Supplied data:

────

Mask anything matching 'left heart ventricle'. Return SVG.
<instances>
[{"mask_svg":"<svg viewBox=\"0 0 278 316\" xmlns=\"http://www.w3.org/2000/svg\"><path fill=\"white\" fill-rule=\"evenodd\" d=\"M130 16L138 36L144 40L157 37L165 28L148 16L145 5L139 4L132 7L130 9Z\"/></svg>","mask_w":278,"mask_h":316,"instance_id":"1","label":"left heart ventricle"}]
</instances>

────

The problem: Write out the listing once more, matching it exactly.

Exercise result:
Mask anything matching 'left heart ventricle'. Return SVG.
<instances>
[{"mask_svg":"<svg viewBox=\"0 0 278 316\" xmlns=\"http://www.w3.org/2000/svg\"><path fill=\"white\" fill-rule=\"evenodd\" d=\"M130 16L138 36L144 40L157 37L165 28L148 16L145 5L139 4L132 7L130 9Z\"/></svg>","mask_w":278,"mask_h":316,"instance_id":"1","label":"left heart ventricle"}]
</instances>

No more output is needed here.